▶ Extracted records:
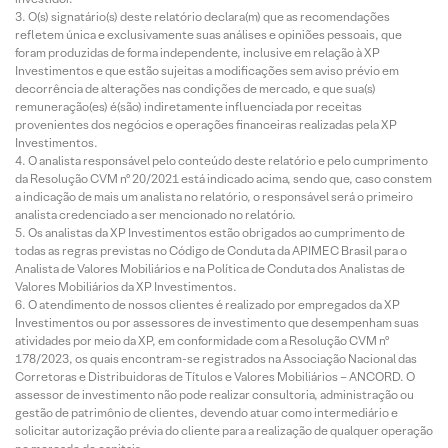
O(s) signatário(s) deste relatório declara(m) que as recomendações
refletem única e exclusivamente suas análises e opiniões pessoais, que
foram produzidas de forma independente, inclusive em relação à XP
Investimentos e que estão sujeitas a modificações sem aviso prévio em
decorrência de alterações nas condições de mercado, e que sua(s)
remuneração(es) é(são) indiretamente influenciada por receitas
provenientes dos negócios e operações financeiras realizadas pela XP
Investimentos.
O analista responsável pelo conteúdo deste relatório e pelo cumprimento
da Resolução CVM nº 20/2021 está indicado acima, sendo que, caso constem
a indicação de mais um analista no relatório, o responsável será o primeiro
analista credenciado a ser mencionado no relatório.
Os analistas da XP Investimentos estão obrigados ao cumprimento de
todas as regras previstas no Código de Conduta da APIMEC Brasil para o
Analista de Valores Mobiliários e na Política de Conduta dos Analistas de
Valores Mobiliários da XP Investimentos.
O atendimento de nossos clientes é realizado por empregados da XP
Investimentos ou por assessores de investimento que desempenham suas
atividades por meio da XP, em conformidade com a Resolução CVM nº
178/2023, os quais encontram-se registrados na Associação Nacional das
Corretoras e Distribuidoras de Títulos e Valores Mobiliários – ANCORD. O
assessor de investimento não pode realizar consultoria, administração ou
gestão de patrimônio de clientes, devendo atuar como intermediário e
solicitar autorização prévia do cliente para a realização de qualquer operação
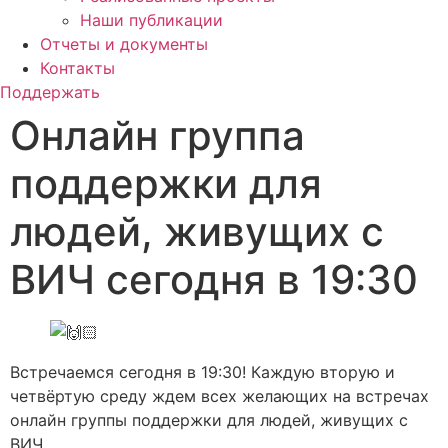
Наши публикации
Отчеты и документы
Контакты
Поддержать
Онлайн группа
поддержки для
людей, живущих с
ВИЧ сегодня в 19:30
Встречаемся сегодня в 19:30! Каждую вторую и
четвёртую среду ждем всех желающих на встречах
онлайн группы поддержки для людей, живущих с
ВИЧ.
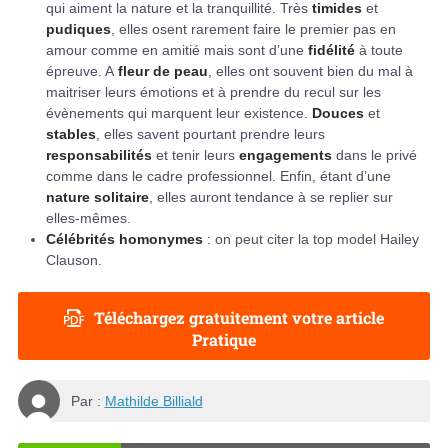
qui aiment la nature et la tranquillité. Très
timides
et
pudiques
, elles osent rarement faire le premier pas en
amour comme en amitié mais sont d’une
fidélité
à toute
épreuve. A
fleur de peau
, elles ont souvent bien du mal à
maitriser leurs émotions et à prendre du recul sur les
évènements qui marquent leur existence.
Douces
et
stables
, elles savent pourtant prendre leurs
responsabilités
et tenir leurs
engagements
dans le privé
comme dans le cadre professionnel. Enfin, étant d’une
nature solitaire
, elles auront tendance à se replier sur
elles-mêmes.
Célébrités homonymes
: on peut citer la top model Hailey
Clauson.
Téléchargez gratuitement votre article
Pratique
Par :
Mathilde Billiald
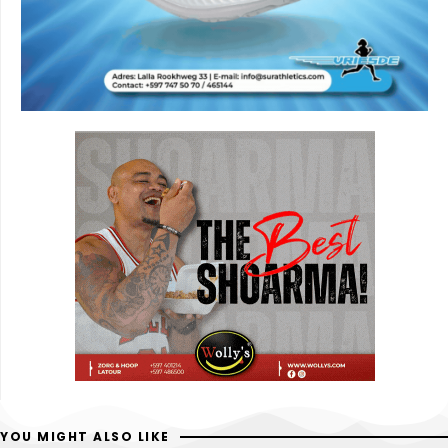
YOU MIGHT ALSO LIKE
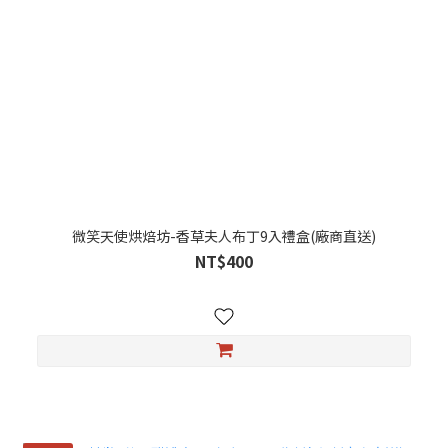
微笑天使烘焙坊-香草夫人布丁9入禮盒(廠商直送)
NT$400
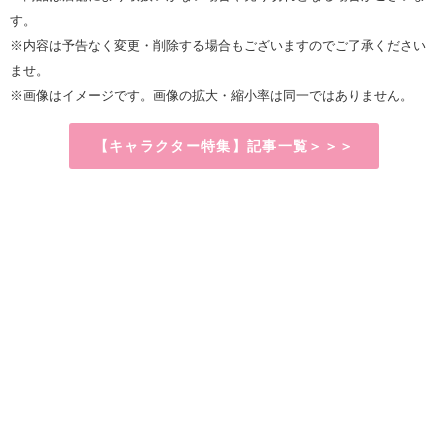
す。
※内容は予告なく変更・削除する場合もございますのでご了承ください
ませ。
※画像はイメージです。画像の拡大・縮小率は同一ではありません。
【キャラクター特集】記事一覧＞＞＞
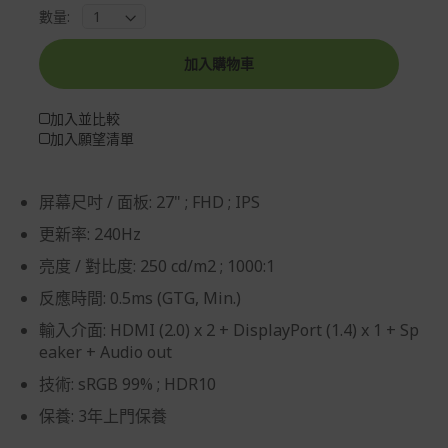
數量:
加入購物車
加入並比較
加入願望清單
屏幕尺吋 / 面板: 27" ; FHD ; IPS
更新率: 240Hz
亮度 / 對比度: 250 cd/m2 ; 1000:1
反應時間: 0.5ms (GTG, Min.)
輸入介面: HDMI (2.0) x 2 + DisplayPort (1.4) x 1 + Sp
eaker + Audio out
技術: sRGB 99% ; HDR10
保養: 3年上門保養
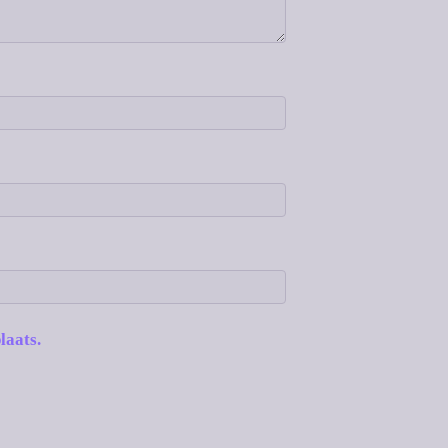
laats.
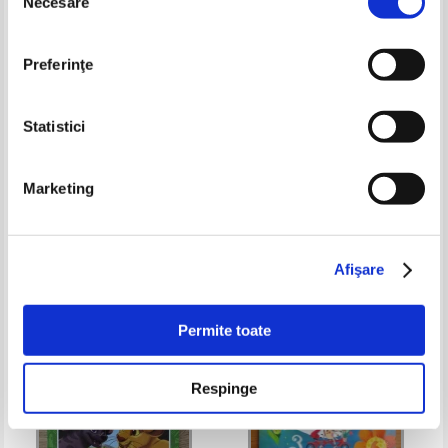
Necesare
consimțământului
Preferinţe
Statistici
Wendy Mass, Rebecca Stead -
Mark Twain - Aventurile lui
Marketing
Bob
Huckleberry Finn
Pret:
23,00Lei
18,40
Lei
Pret:
20,00
Lei
Adaugă în coș
Adaugă în coș
Afişare
-20%
-20%
Permite toate
Respinge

▶ What the task asks: Quote every record above exactly, omitting any pictures they contain.

▶ Solution below:
O(s) signatário(s) deste relatório declara(m) que as recomendações
refletem única e exclusivamente suas análises e opiniões pessoais, que
foram produzidas de forma independente, inclusive em relação à XP
Investimentos e que estão sujeitas a modificações sem aviso prévio em
decorrência de alterações nas condições de mercado, e que sua(s)
remuneração(es) é(são) indiretamente influenciada por receitas
provenientes dos negócios e operações financeiras realizadas pela XP
Investimentos.
O analista responsável pelo conteúdo deste relatório e pelo cumprimento
da Resolução CVM nº 20/2021 está indicado acima, sendo que, caso constem
a indicação de mais um analista no relatório, o responsável será o primeiro
analista credenciado a ser mencionado no relatório.
Os analistas da XP Investimentos estão obrigados ao cumprimento de
todas as regras previstas no Código de Conduta da APIMEC Brasil para o
Analista de Valores Mobiliários e na Política de Conduta dos Analistas de
Valores Mobiliários da XP Investimentos.
O atendimento de nossos clientes é realizado por empregados da XP
Investimentos ou por assessores de investimento que desempenham suas
atividades por meio da XP, em conformidade com a Resolução CVM nº
178/2023, os quais encontram-se registrados na Associação Nacional das
Corretoras e Distribuidoras de Títulos e Valores Mobiliários – ANCORD. O
assessor de investimento não pode realizar consultoria, administração ou
gestão de patrimônio de clientes, devendo atuar como intermediário e
solicitar autorização prévia do cliente para a realização de qualquer operação
Наши публикации
Отчеты и документы
Контакты
Поддержать
Онлайн группа
поддержки для
людей, живущих с
ВИЧ сегодня в 19:30
Встречаемся сегодня в 19:30! Каждую вторую и
четвёртую среду ждем всех желающих на встречах
онлайн группы поддержки для людей, живущих с
ВИЧ.
qui aiment la nature et la tranquillité. Très
timides
et
pudiques
, elles osent rarement faire le premier pas en
amour comme en amitié mais sont d’une
fidélité
à toute
épreuve. A
fleur de peau
, elles ont souvent bien du mal à
maitriser leurs émotions et à prendre du recul sur les
évènements qui marquent leur existence.
Douces
et
stables
, elles savent pourtant prendre leurs
responsabilités
et tenir leurs
engagements
dans le privé
comme dans le cadre professionnel. Enfin, étant d’une
nature solitaire
, elles auront tendance à se replier sur
elles-mêmes.
Célébrités homonymes
: on peut citer la top model Hailey
Clauson.
Téléchargez gratuitement votre article
Pratique
Par :
Mathilde Billiald
YOU MIGHT ALSO LIKE
微笑天使烘焙坊-香草夫人布丁9入禮盒(廠商直送)
NT$400
す。
※内容は予告なく変更・削除する場合もございますのでご了承ください
ませ。
※画像はイメージです。画像の拡大・縮小率は同一ではありません。
【キャラクター特集】記事一覧＞＞＞
數量:
加入購物車
加入並比較
加入願望清單
屏幕尺吋 / 面板: 27" ; FHD ; IPS
更新率: 240Hz
亮度 / 對比度: 250 cd/m2 ; 1000:1
反應時間: 0.5ms (GTG, Min.)
輸入介面: HDMI (2.0) x 2 + DisplayPort (1.4) x 1 + Sp
eaker + Audio out
技術: sRGB 99% ; HDR10
保養: 3年上門保養
laats.
Necesare
consimțământului
Preferinţe
Statistici
Wendy Mass, Rebecca Stead -
Mark Twain - Aventurile lui
Marketing
Bob
Huckleberry Finn
Pret:
23,00Lei
18,40
Lei
Pret:
20,00
Lei
Adaugă în coș
Adaugă în coș
Afişare
-20%
-20%
Permite toate
Respinge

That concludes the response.